From the entries below, reproduce exactly the line containing "Por outro lado, o", the line containing "я към бестселъра", and every line in between, with nothing added.

* _Data records_:
——

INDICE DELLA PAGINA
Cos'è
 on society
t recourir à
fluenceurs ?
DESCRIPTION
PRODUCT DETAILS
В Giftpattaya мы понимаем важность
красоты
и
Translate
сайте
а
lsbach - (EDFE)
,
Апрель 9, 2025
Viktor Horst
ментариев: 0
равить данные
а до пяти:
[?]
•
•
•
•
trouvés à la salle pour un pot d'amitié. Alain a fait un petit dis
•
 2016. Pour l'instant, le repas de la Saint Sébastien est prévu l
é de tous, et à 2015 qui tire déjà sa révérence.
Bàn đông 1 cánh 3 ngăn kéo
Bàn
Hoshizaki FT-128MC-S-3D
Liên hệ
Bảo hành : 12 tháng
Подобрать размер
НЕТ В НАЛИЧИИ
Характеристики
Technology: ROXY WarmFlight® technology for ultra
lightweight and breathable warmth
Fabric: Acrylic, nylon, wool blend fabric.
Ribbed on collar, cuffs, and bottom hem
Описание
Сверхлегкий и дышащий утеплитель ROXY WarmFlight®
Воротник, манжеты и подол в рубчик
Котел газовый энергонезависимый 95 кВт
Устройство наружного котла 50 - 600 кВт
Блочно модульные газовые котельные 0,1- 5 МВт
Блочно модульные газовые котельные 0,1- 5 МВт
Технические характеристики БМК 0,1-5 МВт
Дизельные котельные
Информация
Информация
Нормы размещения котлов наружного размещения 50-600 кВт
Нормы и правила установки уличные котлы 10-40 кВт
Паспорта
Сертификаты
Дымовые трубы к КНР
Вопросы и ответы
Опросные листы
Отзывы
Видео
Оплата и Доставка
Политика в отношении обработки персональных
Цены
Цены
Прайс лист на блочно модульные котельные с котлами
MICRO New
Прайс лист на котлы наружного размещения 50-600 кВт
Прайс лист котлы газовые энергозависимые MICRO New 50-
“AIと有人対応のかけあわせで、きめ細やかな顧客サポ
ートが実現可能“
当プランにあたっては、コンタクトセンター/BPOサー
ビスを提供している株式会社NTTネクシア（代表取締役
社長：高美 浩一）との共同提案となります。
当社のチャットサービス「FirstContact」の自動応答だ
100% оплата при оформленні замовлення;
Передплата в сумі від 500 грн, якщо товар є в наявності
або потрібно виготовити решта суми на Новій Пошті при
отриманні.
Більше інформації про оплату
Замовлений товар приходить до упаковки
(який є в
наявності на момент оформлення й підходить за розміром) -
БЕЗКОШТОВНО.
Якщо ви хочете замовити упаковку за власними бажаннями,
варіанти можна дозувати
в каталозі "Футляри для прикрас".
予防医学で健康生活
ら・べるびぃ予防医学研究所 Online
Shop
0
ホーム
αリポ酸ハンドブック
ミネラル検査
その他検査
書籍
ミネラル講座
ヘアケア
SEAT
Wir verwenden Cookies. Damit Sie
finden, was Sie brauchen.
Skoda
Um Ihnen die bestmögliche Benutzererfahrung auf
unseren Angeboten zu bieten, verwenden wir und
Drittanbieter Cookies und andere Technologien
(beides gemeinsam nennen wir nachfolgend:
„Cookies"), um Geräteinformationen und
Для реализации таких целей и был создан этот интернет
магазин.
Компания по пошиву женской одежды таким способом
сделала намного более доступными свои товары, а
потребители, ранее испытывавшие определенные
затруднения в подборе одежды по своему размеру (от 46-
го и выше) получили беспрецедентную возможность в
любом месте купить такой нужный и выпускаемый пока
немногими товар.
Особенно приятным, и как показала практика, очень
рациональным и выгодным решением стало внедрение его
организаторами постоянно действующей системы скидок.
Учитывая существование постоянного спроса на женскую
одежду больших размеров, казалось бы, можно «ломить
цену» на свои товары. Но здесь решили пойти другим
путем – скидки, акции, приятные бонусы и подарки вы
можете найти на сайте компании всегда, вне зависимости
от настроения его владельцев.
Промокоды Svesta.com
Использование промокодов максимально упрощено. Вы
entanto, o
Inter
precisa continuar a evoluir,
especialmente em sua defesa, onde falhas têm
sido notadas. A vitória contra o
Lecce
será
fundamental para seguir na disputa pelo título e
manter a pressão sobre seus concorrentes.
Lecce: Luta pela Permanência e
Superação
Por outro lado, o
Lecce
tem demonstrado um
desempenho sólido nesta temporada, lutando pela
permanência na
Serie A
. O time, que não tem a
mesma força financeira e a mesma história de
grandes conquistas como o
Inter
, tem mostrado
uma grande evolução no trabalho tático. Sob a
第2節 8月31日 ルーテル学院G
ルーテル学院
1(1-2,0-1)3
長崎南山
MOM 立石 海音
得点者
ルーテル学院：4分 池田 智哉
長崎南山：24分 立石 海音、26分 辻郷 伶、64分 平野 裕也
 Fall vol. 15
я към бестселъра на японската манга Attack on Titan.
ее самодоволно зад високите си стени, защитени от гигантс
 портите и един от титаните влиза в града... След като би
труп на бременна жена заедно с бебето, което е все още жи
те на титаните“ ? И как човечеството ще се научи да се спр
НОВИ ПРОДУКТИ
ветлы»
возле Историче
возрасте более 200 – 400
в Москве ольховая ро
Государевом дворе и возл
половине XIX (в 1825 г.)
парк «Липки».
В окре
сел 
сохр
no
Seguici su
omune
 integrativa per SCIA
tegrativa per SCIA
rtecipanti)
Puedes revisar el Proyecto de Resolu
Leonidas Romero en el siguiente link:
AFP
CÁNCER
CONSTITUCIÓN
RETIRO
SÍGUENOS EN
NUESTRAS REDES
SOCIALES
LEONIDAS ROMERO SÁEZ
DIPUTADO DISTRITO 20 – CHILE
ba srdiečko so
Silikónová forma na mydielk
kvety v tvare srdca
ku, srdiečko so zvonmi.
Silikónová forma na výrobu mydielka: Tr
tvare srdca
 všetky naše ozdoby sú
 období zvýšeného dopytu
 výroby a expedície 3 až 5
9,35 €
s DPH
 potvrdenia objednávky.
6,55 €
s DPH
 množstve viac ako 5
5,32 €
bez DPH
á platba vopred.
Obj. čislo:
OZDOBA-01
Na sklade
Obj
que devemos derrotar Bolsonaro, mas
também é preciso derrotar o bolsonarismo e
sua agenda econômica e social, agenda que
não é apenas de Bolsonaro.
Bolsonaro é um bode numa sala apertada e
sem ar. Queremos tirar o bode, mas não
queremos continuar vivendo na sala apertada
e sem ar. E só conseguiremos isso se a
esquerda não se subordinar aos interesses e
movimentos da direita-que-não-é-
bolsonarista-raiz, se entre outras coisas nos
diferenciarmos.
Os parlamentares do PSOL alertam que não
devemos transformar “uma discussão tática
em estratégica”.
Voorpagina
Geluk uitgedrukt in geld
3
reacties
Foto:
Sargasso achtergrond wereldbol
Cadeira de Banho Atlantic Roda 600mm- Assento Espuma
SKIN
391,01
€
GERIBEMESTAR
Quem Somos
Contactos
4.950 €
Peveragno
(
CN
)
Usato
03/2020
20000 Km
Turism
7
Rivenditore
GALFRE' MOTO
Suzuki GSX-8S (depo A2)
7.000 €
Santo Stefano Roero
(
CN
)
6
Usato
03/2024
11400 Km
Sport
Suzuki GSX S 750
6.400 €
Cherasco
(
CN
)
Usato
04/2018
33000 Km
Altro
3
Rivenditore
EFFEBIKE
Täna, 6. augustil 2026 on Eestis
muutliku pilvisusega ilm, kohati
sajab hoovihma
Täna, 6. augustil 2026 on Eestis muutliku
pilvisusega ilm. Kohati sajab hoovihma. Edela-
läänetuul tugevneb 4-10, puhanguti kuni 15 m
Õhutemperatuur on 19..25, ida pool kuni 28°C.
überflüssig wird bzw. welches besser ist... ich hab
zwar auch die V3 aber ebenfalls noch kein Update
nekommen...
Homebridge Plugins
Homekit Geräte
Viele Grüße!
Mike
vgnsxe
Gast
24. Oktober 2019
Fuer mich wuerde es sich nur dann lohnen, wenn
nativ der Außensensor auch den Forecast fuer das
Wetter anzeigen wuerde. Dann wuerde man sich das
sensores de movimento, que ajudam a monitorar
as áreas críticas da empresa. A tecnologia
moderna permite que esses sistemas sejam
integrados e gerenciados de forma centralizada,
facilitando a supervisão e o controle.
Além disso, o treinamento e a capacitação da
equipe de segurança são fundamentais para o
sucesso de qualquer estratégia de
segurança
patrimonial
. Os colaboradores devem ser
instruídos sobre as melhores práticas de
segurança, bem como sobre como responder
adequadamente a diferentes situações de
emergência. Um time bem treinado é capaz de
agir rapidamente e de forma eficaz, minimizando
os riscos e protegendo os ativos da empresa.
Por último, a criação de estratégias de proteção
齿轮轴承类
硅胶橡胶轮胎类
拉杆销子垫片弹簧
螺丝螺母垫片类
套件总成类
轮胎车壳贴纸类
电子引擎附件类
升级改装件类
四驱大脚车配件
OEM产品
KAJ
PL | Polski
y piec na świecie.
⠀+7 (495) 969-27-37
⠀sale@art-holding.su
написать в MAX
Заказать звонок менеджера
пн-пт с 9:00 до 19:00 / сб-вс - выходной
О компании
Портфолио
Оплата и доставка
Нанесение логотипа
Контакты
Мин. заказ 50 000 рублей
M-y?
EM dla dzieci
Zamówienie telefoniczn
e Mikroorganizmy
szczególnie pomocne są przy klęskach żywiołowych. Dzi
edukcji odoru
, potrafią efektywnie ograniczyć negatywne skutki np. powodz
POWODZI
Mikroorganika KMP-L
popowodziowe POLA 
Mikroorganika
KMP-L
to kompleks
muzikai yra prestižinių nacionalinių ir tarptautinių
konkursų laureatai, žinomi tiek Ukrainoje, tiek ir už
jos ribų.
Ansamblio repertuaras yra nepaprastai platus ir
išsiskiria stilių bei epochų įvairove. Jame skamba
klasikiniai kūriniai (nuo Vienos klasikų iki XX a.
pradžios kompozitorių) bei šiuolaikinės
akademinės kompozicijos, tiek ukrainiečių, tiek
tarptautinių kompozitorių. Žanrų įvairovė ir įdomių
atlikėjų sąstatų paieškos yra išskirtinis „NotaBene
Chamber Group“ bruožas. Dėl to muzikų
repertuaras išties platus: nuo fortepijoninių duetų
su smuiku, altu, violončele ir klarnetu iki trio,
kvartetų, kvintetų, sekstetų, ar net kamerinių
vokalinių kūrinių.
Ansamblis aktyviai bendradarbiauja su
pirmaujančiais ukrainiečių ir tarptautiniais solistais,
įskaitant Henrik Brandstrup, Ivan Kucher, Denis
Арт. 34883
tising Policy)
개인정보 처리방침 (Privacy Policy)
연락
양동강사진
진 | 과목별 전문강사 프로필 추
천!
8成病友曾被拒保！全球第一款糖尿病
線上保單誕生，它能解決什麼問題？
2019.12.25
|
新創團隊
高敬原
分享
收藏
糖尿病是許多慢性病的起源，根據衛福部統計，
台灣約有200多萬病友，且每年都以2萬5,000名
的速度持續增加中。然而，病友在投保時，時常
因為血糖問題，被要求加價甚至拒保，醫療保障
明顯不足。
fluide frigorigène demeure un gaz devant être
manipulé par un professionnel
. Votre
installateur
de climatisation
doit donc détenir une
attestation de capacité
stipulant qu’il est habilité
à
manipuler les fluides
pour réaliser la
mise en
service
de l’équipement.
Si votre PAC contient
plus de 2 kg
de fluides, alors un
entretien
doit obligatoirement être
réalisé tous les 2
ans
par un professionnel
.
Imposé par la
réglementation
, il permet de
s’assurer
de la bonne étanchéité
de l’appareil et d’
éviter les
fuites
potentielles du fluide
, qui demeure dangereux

——

* _Written response_:
Por outro lado, o
Lecce
tem demonstrado um
desempenho sólido nesta temporada, lutando pela
permanência na
Serie A
. O time, que não tem a
mesma força financeira e a mesma história de
grandes conquistas como o
Inter
, tem mostrado
uma grande evolução no trabalho tático. Sob a
第2節 8月31日 ルーテル学院G
ルーテル学院
1(1-2,0-1)3
長崎南山
MOM 立石 海音
得点者
ルーテル学院：4分 池田 智哉
長崎南山：24分 立石 海音、26分 辻郷 伶、64分 平野 裕也
 Fall vol. 15
я към бестселъра на японската манга Attack on Titan.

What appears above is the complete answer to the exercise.